Il y eut un accent de surprise et peut-être de chagrin dans le ton de Zim.
— Mon capitaine… Vous m’aviez en horreur à ce point ? Moi, je vous aimais bien.
— Vous m’aimiez bien… Mais avoir quelqu’un en horreur, c’est un autre luxe qu’un instructeur ne peut se permettre. Ni haine ni amour. Nous ne sommes là que pour leur apprendre. C’est notre devoir. Mais… si vous m’aimiez bien, caporal Zim, vous aviez une façon plutôt bizarre de le montrer… Est-ce que vous m’aimez bien encore aujourd’hui ? Ne répondez pas : peu m’importe… Ou plutôt, disons que je ne veux pas le savoir. Ce qui compte, c’est que je vous haïssais, autrefois, et que je rêvais à mille et un moyens de vous faire payer. Mais vous étiez toujours au pas de course et vous ne m’avez jamais laissé la moindre chance de dépendre de l’article 9080. Et je suis là, grâce à vous. Et maintenant, pour répondre à la demande de l’adjudant Zim : je me souviens d’un ordre que vous me donniez sans cesse, Charlie, quand j’étais bleu. Je le détestais encore plus que tout ce que vous pouviez faire ou dire. Vous l’avez oublié ? Moi, je m’en souviens : Militaire, tu n’as qu’à te taire !
— C’est ça, mon capitaine.
— Attendez… La catastrophe n’est pas totale. Tout régiment de bleus a besoin d’une bonne leçon à propos du 9080, vous le savez aussi bien que moi. Ils n’ont pas encore appris à penser, ils ne lisent pas et ils écoutent rarement… mais ils peuvent voir. La mésaventure de Hendrick peut sauver certains de ses camarades de la corde. Ce qui me désole, c’est que cette leçon soit venue de mon propre bataillon. Croyez-moi, Charlie, je n’ai pas l’intention de laisser pareille chose se renouveler. Rassemblez tous vos instructeurs et dites-le-leur. Pendant vingt-quatre heures, ces petits gars vont être en état de choc. La tension va monter, ça ne fait aucun doute. Jeudi ou vendredi, l’un d’eux va flancher. Il va commencer à se dire que, après tout, Hendrick n’a pas trop souffert, qu’il n’a même pas eu droit au nombre de coups de fouet pour conduite en état d’ivresse… Il va se dire que ça vaut la peine de régler ses comptes avec l’instructeur qu’il vomit le plus. Adjudant Zim… Il ne faut pas que cela arrive ! Vous me comprenez ?
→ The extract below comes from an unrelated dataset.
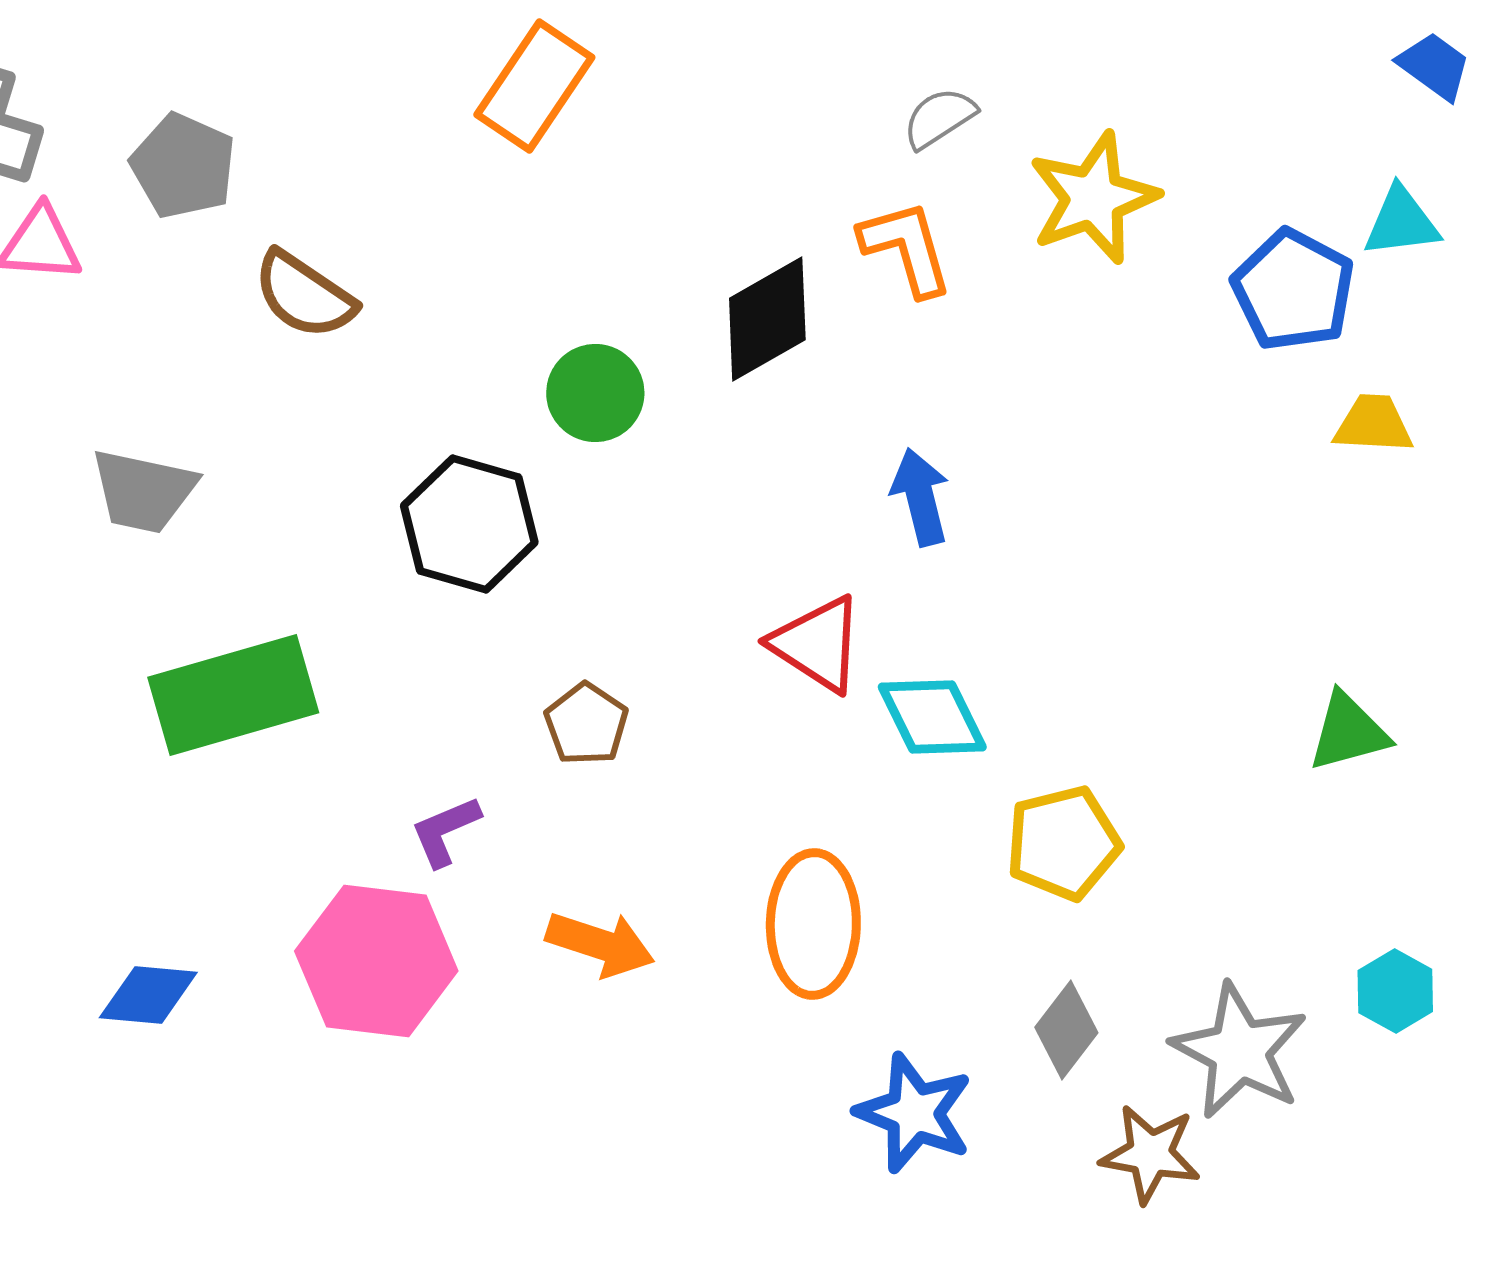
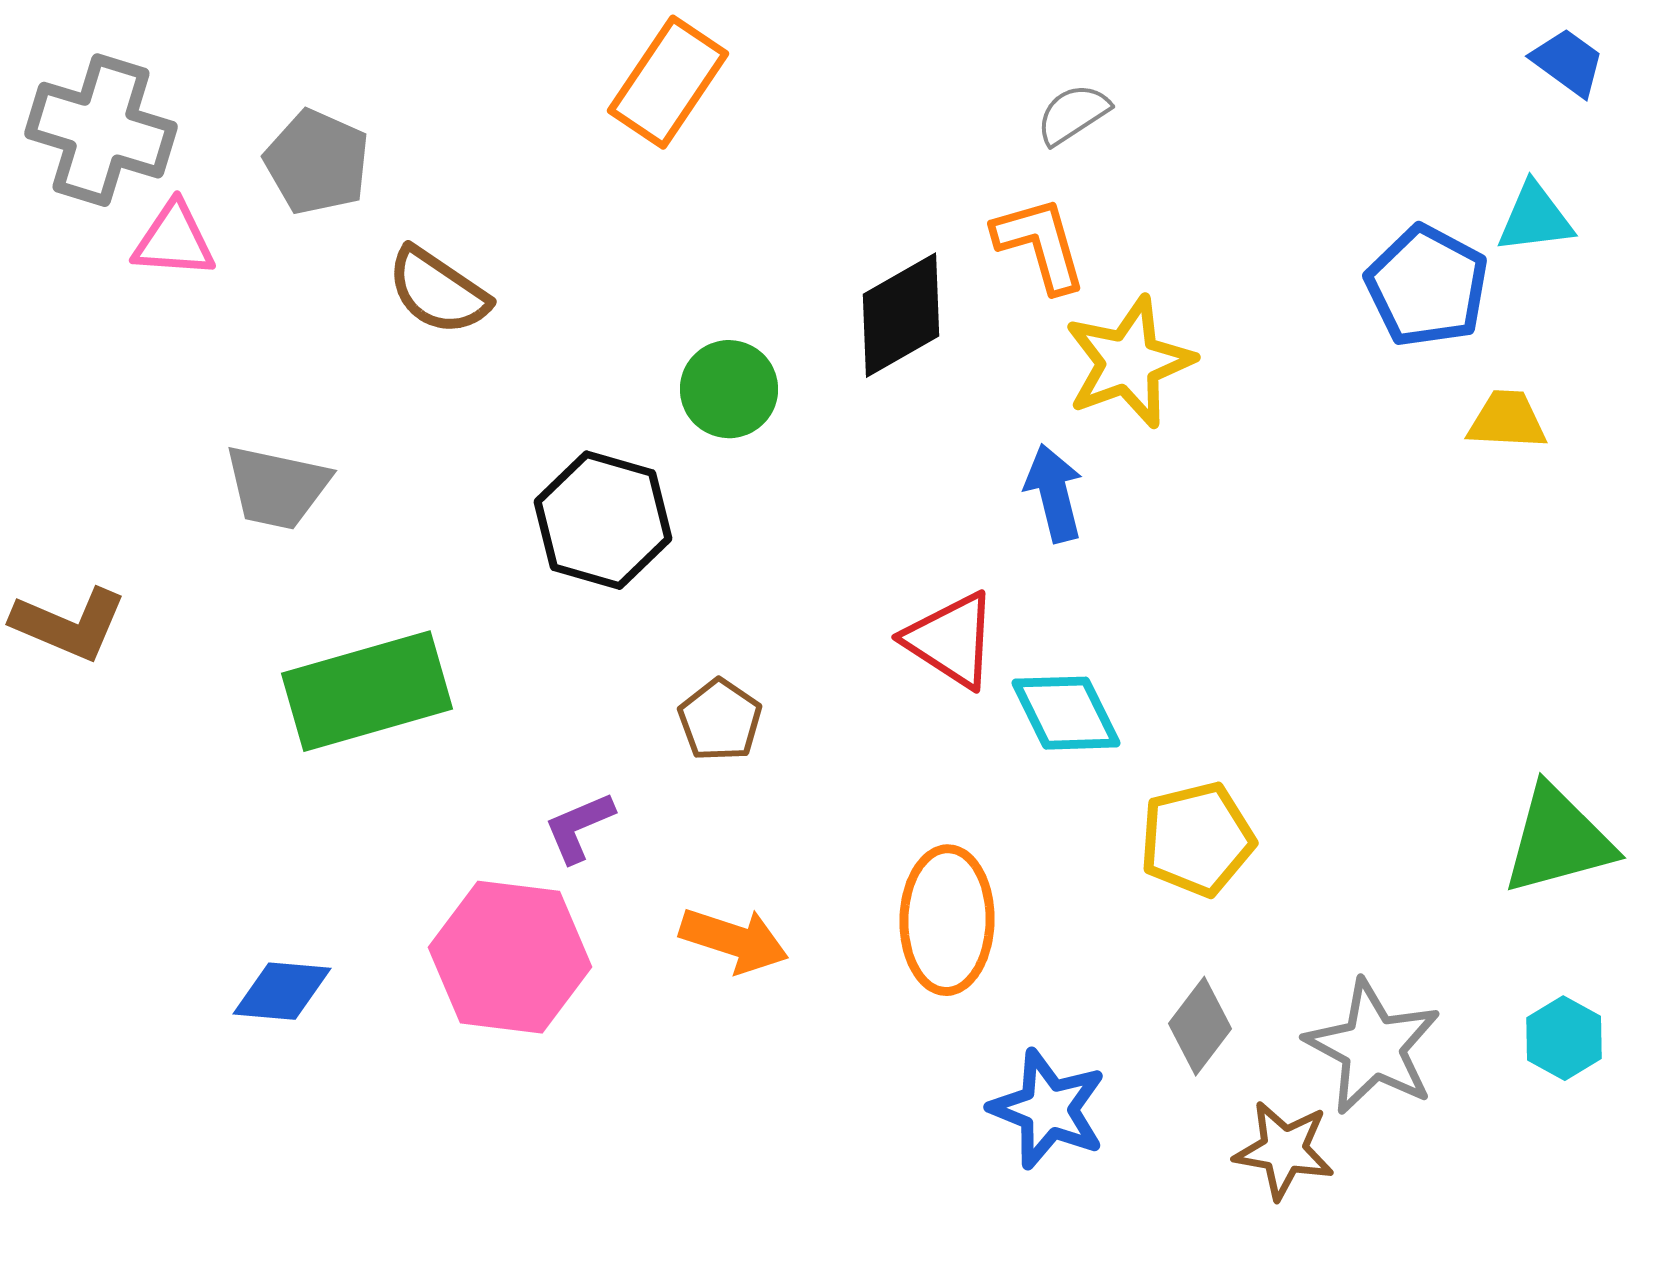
yellow star: (1093, 198) -> (1129, 362), moved
green triangle: (1348, 732) -> (1558, 840), moved, size x1.4
cyan hexagon: (1395, 991) -> (1564, 1038), moved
— Parfaitement, mon capitaine !
— Je veux dix fois plus de précautions. Je veux que tous les instructeurs gardent leurs distances, qu’ils aient des yeux dans le dos constamment, qu’ils se comportent comme s’ils étaient dans la cage aux fauves. Pour Bronski, par exemple… Il a tendance à fraterniser, si j’en crois ce que vous m’avez dit.
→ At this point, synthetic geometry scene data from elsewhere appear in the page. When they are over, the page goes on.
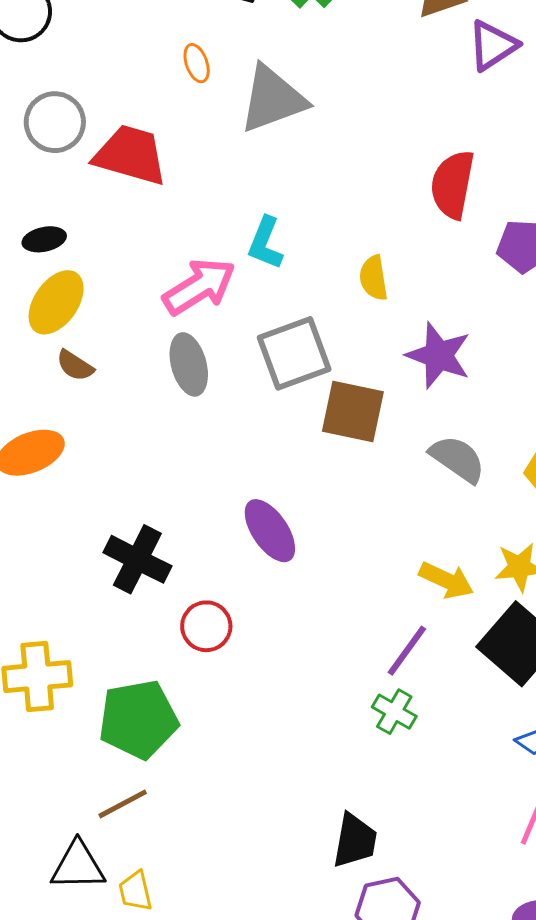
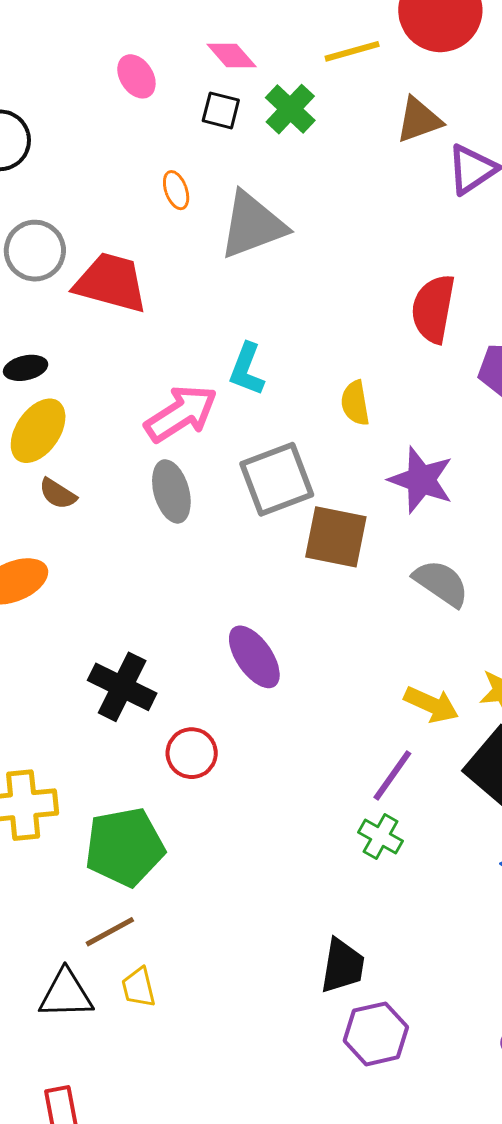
yellow trapezoid: (135, 891) -> (139, 987), moved

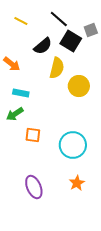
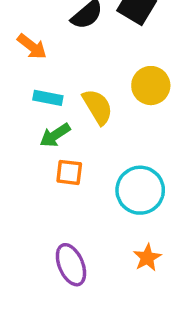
yellow semicircle: (57, 68) -> (98, 107), moved, turned -45
green arrow: (15, 114) -> (55, 135), moved

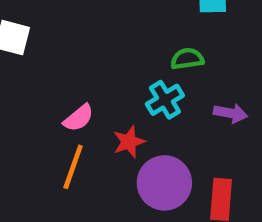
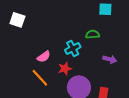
cyan cross: (165, 100) -> (73, 48), moved
orange line: (73, 167) -> (40, 78), turned -66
— Je vais lui parler en particulier, mon capitaine.
— Faites votre possible. Au premier incident, je veux une riposte immédiate. Plus question d’un gâchis comme celui d’aujourd’hui. Le premier gamin qui bouge devra être foudroyé sur place et, si possible, sans que l’instructeur ait à le toucher, sinon je le fais dégrader pour incompétence. Je tiens à ce qu’ils le sachent tous. Les gars doivent savoir que violer l’article 9080, non seulement ça coûte cher, mais que c’est impossible ! Tout ce qu’ils peuvent espérer, c’est un petit K.O., un seau d’eau dans la figure et peut-être un cocard.
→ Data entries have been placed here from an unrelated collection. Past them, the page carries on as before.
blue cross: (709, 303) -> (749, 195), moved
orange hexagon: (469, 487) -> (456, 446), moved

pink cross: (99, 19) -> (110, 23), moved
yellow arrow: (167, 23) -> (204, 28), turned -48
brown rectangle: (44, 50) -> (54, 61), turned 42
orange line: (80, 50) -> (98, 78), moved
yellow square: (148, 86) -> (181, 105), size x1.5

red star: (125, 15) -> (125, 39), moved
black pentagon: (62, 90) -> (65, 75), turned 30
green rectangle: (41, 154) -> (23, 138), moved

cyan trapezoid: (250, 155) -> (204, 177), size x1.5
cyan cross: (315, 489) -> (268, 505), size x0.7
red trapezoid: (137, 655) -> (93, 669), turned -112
— Oui, mon capitaine. Je m’en occupe.
— Vous auriez intérêt à vous en occuper, effectivement. Parce que non seulement je dégraderai l’instructeur coupable, mais je le corrigerai moi-même… Je ne tiens pas à ce qu’un de mes petits gars se retrouve à ce poteau parce qu’un instructeur a eu le cœur trop tendre ! Vous pouvez disposer.
— Merci, mon capitaine. Bonsoir, mon capitaine.
— Bonsoir. Charlie…
— Oui, mon capitaine ?
— Si vous n’avez pas trop de travail ce soir, pourquoi ne traîneriez-vous pas vos guêtres jusqu’au quartier des officiers ? Disons vers 8 heures.
— Oui, mon capitaine.
— Ça n’est pas un ordre, mais une invitation. Et, Charlie, si vous êtes en baisse de forme, peut-être que je serai à même de vous faire sauter les omoplates, non ?
— Euh… Mon capitaine accepterait-il de parier ?
— Parier, Charlie, alors que je m’entraîne sur ce tabouret ? Non… à moins que vous n’acceptiez de lester une de vos pattes de quelques kilos de ciment. Sans plaisanter, je pense que nous avons eu une journée désastreuse mais que nous allons avoir droit à pis encore. Non, Charlie, si nous pouvons transpirer un peu et échanger quelques bons coups nous pourrons dormir sans nous triturer les méninges à propos de nos petits chéris.